Apple’s iPad problem
My three sons share an Apple iPad given to them by Mimi, their grandmother. When she bought it a couple years ago the iPad was top-of-the-line with 64 gigs and a Retina display. The boys run it hard on car trips where it functions as a hotspot and under covers in their bedrooms along with a couple iPhones, iPod Touches, various Kindles and some cheaper seven-inch Android tablets.
In all we have probably a dozen touchscreen devices in the house but most of the action takes place on iPhones or that one iPad. Great for Apple, right? Not really. Apple’s iPad sales are dropping you see and the reason nobody seems to talk about is they don’t wear out.
The rule of thumb in personal computers is there is a new generation every 18 months and regular users aren’t willing to keep the same machine going for more than two generations so our median PC replacement time is about three years. Mobile devices don’t typically last as long with manufacturers and carriers planning for a median 18 month replacement cycle. This is in part driven by cellular contracts (or has been) but battery longevity comes into it, too. And of course the state-of-the-art in mobile phones has been increasing so rapidly that 18 months is about right for everyone except me.
While a 10-inch iPad is more expensive than a high-end cellphone it isn’t dramatically so, especially with the decline of mobile contracts. Apple and the carriers originally expected iPads to last about as long as phones or maybe a little more. But they don’t fail that quickly. At best (or worst depending who you are) iPads may follow a PC three-year replacement cycle. But they haven’t been around long enough to really test that so the big fear at Apple is they’ll last even longer than PCs.
My kids have never run out of memory with the iPad despite all the crap they load on it. Battery life remains acceptable especially since they’ve learned to keep it plugged-in during long car rides sucking movies down from a Seagate Wireless Plus media server. Mama fills the Seagate box with movies grabbed from Netflix and our Dish DVR, keeping cellular data consumption to a minimum. Without the Seagate box my kids consume a gig of cellular data per kid per day, which sorta staggers the old phone bill.
This unexpected iPad longevity has hurt Apple recently with Wall Street.

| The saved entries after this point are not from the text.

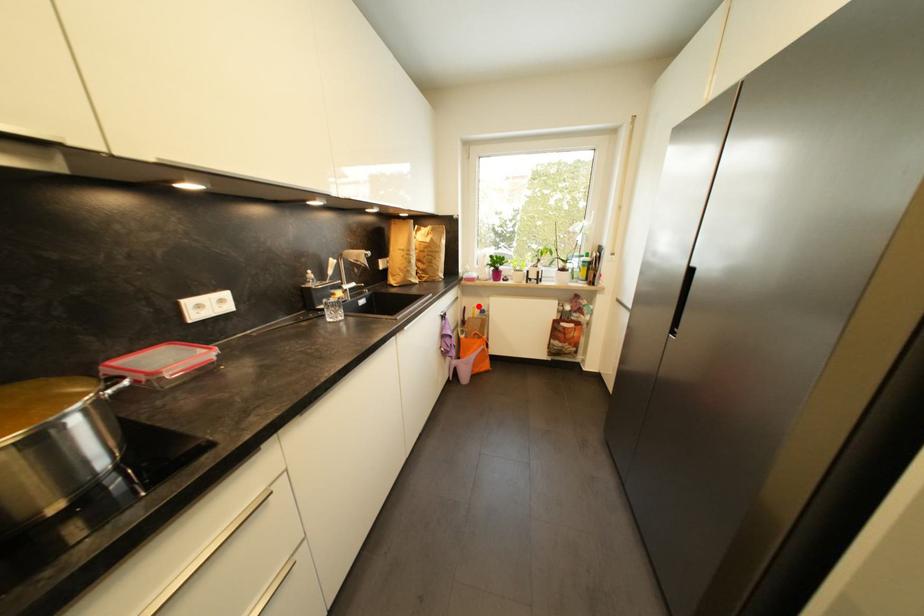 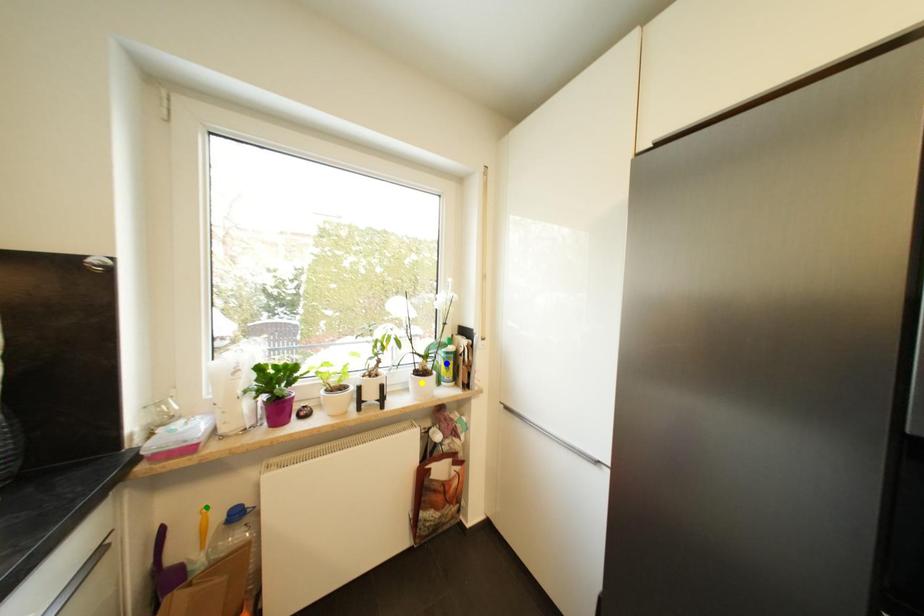 Question: I am providing you with two images of the same scene from different viewpoints. A red point is marked on the first image. You are given multiple points on the second image. In image 2, which mark is for the same physical point as the one in image 1?

Choices:
 (A) green point
 (B) yellow point
 (C) blue point

Answer: (A) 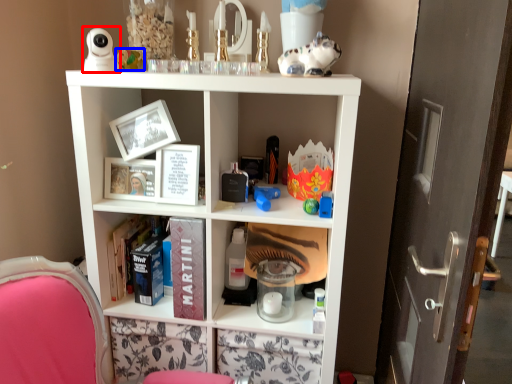 Question: Which object is closer to the camera taking this photo, toy (highlighted by a red box) or toy (highlighted by a blue box)?

Choices:
 (A) toy
 (B) toy

Answer: (A)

Traditionally they’ve handled such problems by introducing new models and they’ll do the same again shortly. Only this time it might not be enough. In fact I’d bet that it won’t be enough because I have a hard time imagining what would make me replace our iPad. Apple has an iPad trade-in program to get older units off the street in the USA and put them on the street as refurb units priced for third world markets like Vietnam.
If that doesn’t stimulate enough demand Cupertino may be tempted to make earlier iPads deliberately obsolete with new versions of iOS. I hope they don’t but it won’t surprise me -- an act of desperation from a company surprised by its own product longevity.